Open pickle jars? Best way to get to those tasty pickles. Open relationships? I could see how they can work, although they require a level of trust rarely seen in this day’s age. Open bars? Love ’em. But open letters? Let me tell you – there’s another way.

Find a mailing address, or an email. Most websites contain the relevant email. Don’t expect them to haphazardly run into your message that happens to be directed to them specifically. There’s always an intended recipient, and that’s who should receive it. You need to find a way to navigate the world until you end up in only that person’s hands.

Your directive needs to be clear, as you know, and persuasive and strong and undeviating, but also relatable and sincere.
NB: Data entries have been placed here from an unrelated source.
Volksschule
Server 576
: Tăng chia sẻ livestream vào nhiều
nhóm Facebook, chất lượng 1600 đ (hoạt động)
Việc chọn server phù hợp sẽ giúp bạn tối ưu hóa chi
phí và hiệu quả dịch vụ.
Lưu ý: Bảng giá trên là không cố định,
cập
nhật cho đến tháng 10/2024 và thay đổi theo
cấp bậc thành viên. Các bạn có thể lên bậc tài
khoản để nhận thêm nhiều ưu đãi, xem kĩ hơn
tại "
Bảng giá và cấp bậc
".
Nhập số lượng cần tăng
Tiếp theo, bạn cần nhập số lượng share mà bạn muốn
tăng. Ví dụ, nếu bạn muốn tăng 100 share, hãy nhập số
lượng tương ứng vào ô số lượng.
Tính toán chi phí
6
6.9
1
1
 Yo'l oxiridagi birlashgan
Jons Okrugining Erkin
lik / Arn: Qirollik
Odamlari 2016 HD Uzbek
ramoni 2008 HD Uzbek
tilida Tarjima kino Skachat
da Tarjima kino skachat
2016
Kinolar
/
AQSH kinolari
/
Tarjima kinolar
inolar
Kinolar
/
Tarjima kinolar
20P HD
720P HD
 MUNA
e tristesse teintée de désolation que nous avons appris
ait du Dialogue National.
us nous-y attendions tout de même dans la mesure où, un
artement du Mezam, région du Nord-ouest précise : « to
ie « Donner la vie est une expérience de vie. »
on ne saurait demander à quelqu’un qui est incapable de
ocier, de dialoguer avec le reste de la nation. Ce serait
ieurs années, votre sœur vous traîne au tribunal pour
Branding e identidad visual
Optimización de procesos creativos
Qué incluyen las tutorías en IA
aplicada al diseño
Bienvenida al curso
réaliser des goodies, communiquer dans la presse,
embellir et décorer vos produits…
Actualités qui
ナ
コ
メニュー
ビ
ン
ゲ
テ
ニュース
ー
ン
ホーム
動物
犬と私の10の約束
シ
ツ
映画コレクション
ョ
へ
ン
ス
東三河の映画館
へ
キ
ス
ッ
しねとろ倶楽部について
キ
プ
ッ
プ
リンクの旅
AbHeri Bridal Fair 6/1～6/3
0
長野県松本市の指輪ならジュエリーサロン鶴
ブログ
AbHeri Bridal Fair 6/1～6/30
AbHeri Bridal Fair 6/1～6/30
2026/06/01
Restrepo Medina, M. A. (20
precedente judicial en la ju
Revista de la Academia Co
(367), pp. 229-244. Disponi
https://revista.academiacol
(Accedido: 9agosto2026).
You’re not going to change anyone’s mind by getting everyone else to yell at them. You need to connect with the target on a human level and get them to discover their own situational flaws without excess antagonism.

Yet here you stand, existing primarily to lift your writer up, so they can show others in the blogging orb how smartly opinionated they are. The general public will agree or disagree, form an opinion of this writer, and then move on to the next item in their own information cycle. Nobody is swayed, nothing is gained. You perpetuate the dichotomous polarization we need to destroy. Red and blue, right and left. Whatever happened to me and you? Let’s finally take that duo on for size. It’s time you pull yourself out of this crazy world and become what you should have always been, a personal and private and closed letter, heretofore known as a letter.

[Editor’s disclaimer: This has been acknowledged as a Bojackian reference, elaborated for effect.]